Through the case study of the recent legislation outlawing gender transition in Russia, this essay outlines the rise of traditional-values conservativism in Russia, arguing that the West[10] plays an important role both as both an exporter of homophobic ideology and also as a strawman for Russian conservative actors to portray as an aggressor and existential threat.

"Bury their hearts"

While Nikolaev and Volodin framed gender transition as something dangerous, newfangled and absurd, transgender healthcare has a long-if understudied-history in Russia. Russian transgender and intersex people have been legally able to change their gender since 1926, with the earliest evidence of gender transition in the USSR dating back to 1929 in Kazan. In 1972, a Latvian surgeon named Viktors Kalnbērzs carried out the first successful phalloplasty for a transgender man. Despite a hushing-up of the procedure and professional censures for Kalnbērzs, other medical professionals continued to study trans healthcare in the USSR. In 1975, a Soviet psychiatrist named Aron Belkin published an article on his observations of 30 people who had undergone sex-change operations and legally changed their genders. In 1983, the medical diagnosis of "transsexualism" came into use in the Soviet Union, and clinical recommendations for treatment appeared in 1991.

In Russia, the process to legally and medically transition was until recently the remit of the Ministry of Health. Those hoping to transition were first required to undergo a process involving a specialized medical commission. The commission involved a series of invasive and expensive steps, including a physical exam and sessions with psychiatrists to prove one's "trans-ness." The commission was only available in major cities, which made it difficult for those in the country's disparate provinces to access. If an applicant was successfully approved by the commission, they were able to legally change the gender marker in their documents and receive gender-affirming medical care, such as hormone replacement therapy or surgery. This possibility for some Russian transgender people to legally and medically transition does not imply that conditions for transgender people were positive until recently. A 2019 survey of transgender Russians found that the majority of respondents faced discrimination leading to psychological distress.[11] Nonetheless, until recently the opportunity to medically and legally transition did exist in Russia-the Kremlin's ire had been focused on gays and lesbians instead.[12]

Following mass protests and accusations of electoral fraud in 2011, Putin sought new means of shoring up his political legitimacy; the result was a new social contract based on traditional values and security.[13] This conservative shift could be characterized by three ideological elements: a struggle to preserve purity, defence against moral decay, and an anti-Western fervour.[14] The Kremlin framed gays and lesbians as a threat to Russia's demographic growth, to the safety of children, and as "trojan horses operating on behalf of Western states."[15] Homosexuals were particularly vulnerable to accusations of "Western-ness," due to the fact that queer life in Russia remained largely out of the public eye until a period of partial sexual liberalization between the late 1980s and the early 2000s.[16] Queerness has thus been framed as a recent Western import, a threat to "sovereignty and stability on one hand, and the protection of children on the other."[17] The foreignness of queer people has been buttressed by the fact that the vast majority of Russians claim that they do not have any homosexual acquaintances.[18]

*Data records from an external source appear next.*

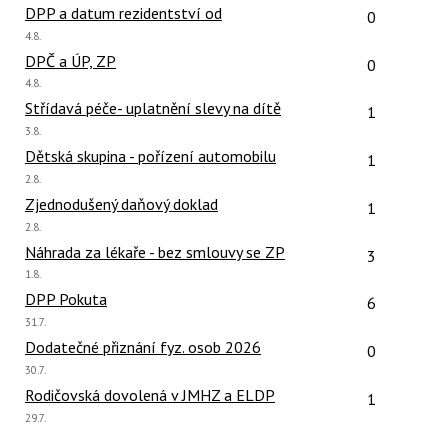
Počet reakcí
DPP a datum rezidentství od
0
Poslední
4.8.
názor:
Počet reakcí
DPČ a ÚP, ZP
0
Poslední
4.8.
názor:
Počet reakcí
Střídavá péče- uplatnění slevy na dítě
1
Poslední
3.8.
názor:
Počet reakcí
Dětská skupina - pořízení automobilu
1
Poslední
2.8.
názor:
Počet reakcí
Zjednodušený daňový doklad
1
Poslední
2.8.
názor:
Počet reakcí
Náhrada za lékaře - bez smlouvy se ZP
3
Poslední
1.8.
názor:
Počet reakcí
DPP Pokuta
6
Poslední
31.7.
názor:
Počet reakcí
Dodatečné přiznání fyz. osob 2026
0
Poslední
30.7.
názor:
Počet reakcí
Rodičovská dovolená v JMHZ a ELDP
1
Poslední
29.7.
názor:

In 2013, shortly following Putin's turbulent return to office, Russia's State Duma passed the infamous "gay propaganda law" forbidding the "propaganda of non-traditional sexual relations" to minors. The law was eagerly supported by state-run media, the Orthodox Church, conservative politicians, and "pro-family" organizations.[19] The law framed Russia as a bastion of conservativism, the world's "last protector of traditional Christian values," a shield against Western "relativism, pluralism, and liberalism."[20] It had a devastating effect on the Russian queer community: public or semi-public events became illegal, lesbian and gay parents were thrown into legal jeopardy, and hate crimes towards queer people also rose sharply.[21] In 2017, the authorities in the Russian province of Chechnya tortured and killed gays and lesbians with impunity.[22] "Fining gays for the propaganda of homosexuality to minors is not enough," said Kremlin propagandist Dimitry Kiselyov in 2013, "they should be banned from donating blood or sperm. In the case of an automobile accident, their hearts should be buried or burned as unfit for extending anyone's life."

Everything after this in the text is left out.